Development of a Validated EXPonential Analysis method

Date: 21 December 2017

Venue: Campus Middelheim, G0.10 - Middelheimlaan 1 - 2020 Antwerpen (route: UAntwerpen, Campus Middelheim)

Time: 4:00 PM

Organization / co-organization: Department of Mathematics and Computer Science

PhD candidate: Matteo Briani

Principal investigator: Annie Cuyt & Wen-shin Lee

Short description: PhD defence Matteo Briani - Faculty of Science - Department of Mathematics and Computer Science


The solution of several physical problems involves the measurement of signals which fall exponentially with time.  From these measurements, the task is to determine the complex exponential terms that are composing the signal, often using a variant of Prony's method.  It is known that these methods are very susceptible to perturbation of the samples.  Moreover, in the case of noisy data, there is no direct way to evaluate the accuracy of the result.  We propose a technique that can run on top of every variant of Prony's method and provides additional parameters that validate the output of the analysis.
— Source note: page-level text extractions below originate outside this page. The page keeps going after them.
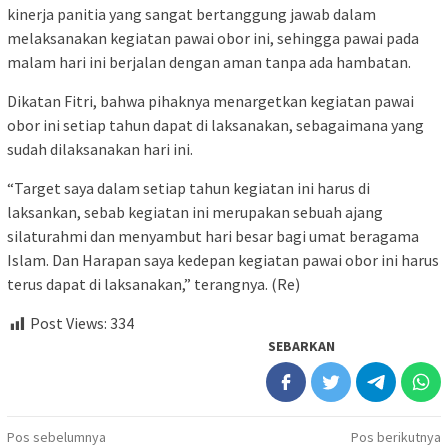
kinerja panitia yang sangat bertanggung jawab dalam
melaksanakan kegiatan pawai obor ini, sehingga pawai pada
malam hari ini berjalan dengan aman tanpa ada hambatan.
Dikatan Fitri, bahwa pihaknya menargetkan kegiatan pawai
obor ini setiap tahun dapat di laksanakan, sebagaimana yang
sudah dilaksanakan hari ini.
“Target saya dalam setiap tahun kegiatan ini harus di
laksankan, sebab kegiatan ini merupakan sebuah ajang
silaturahmi dan menyambut hari besar bagi umat beragama
Islam. Dan Harapan saya kedepan kegiatan pawai obor ini harus
terus dapat di laksanakan,” terangnya. (Re)
Post Views:
334
SEBARKAN
Navigasi
Pos sebelumnya
Pos berikutnya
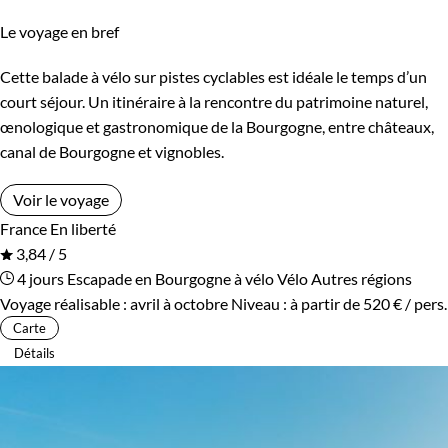
Le voyage en bref
Cette balade à vélo sur pistes cyclables est idéale le temps d’un
court séjour. Un itinéraire à la rencontre du patrimoine naturel,
œnologique et gastronomique de la Bourgogne, entre châteaux,
canal de Bourgogne et vignobles.
Voir le voyage
France
En liberté
3,84 / 5
4 jours
Escapade en Bourgogne à vélo
Vélo Autres régions
Voyage réalisable : avril à octobre
Niveau :
à partir de
520 €
/ pers.
Carte
Détails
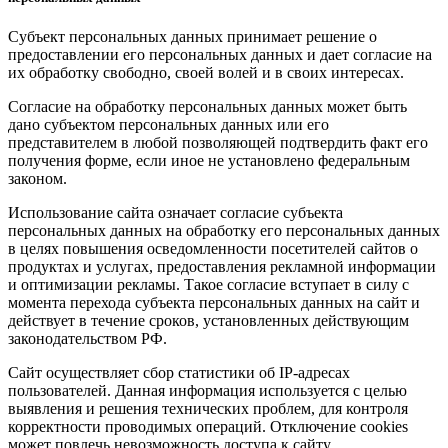
Субъект персональных данных принимает решение о
предоставлении его персональных данных и дает согласие на
их обработку свободно, своей волей и в своих интересах.
Согласие на обработку персональных данных может быть
дано субъектом персональных данных или его
представителем в любой позволяющей подтвердить факт его
получения форме, если иное не установлено федеральным
законом.
Использование сайта означает согласие субъекта
персональных данных на обработку его персональных данных
в целях повышения осведомленности посетителей сайтов о
продуктах и услугах, предоставления рекламной информации
и оптимизации рекламы. Такое согласие вступает в силу с
момента перехода субъекта персональных данных на сайт и
действует в течение сроков, установленных действующим
законодательством РФ.
Сайт осуществляет сбор статистики об IP-адресах
пользователей. Данная информация используется с целью
выявления и решения технических проблем, для контроля
корректности проводимых операций. Отключение cookies
может повлечь невозможность доступа к сайту.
The developed method is based on a few observations.  At first, we analyze how it is possible to improve Prony's stability.  This is achieved by decimation of the samples and the possibility to fix the aliasing issue.  Second, we exploit a connection between Prony's method and Padé approximation that gives us information about the effect of the noise in  Prony's method.  At last, thanks to the decimation of the dataset, we are able to perform several independent analyses that are then passed to a cluster detection algorithm.  The result of the cluster analysis serves to validate the output.

These observations lead to a new procedure that validates the result of the parametric Prony-based method to which it is added.  So, the resulting technique divides the original problem into independent subproblems of smaller dimension.  These subproblems can be solved in parallel and have a lower computational cost compared to the original one.  In addition, the proposed technique provides a way to detect and remove outliers from the data.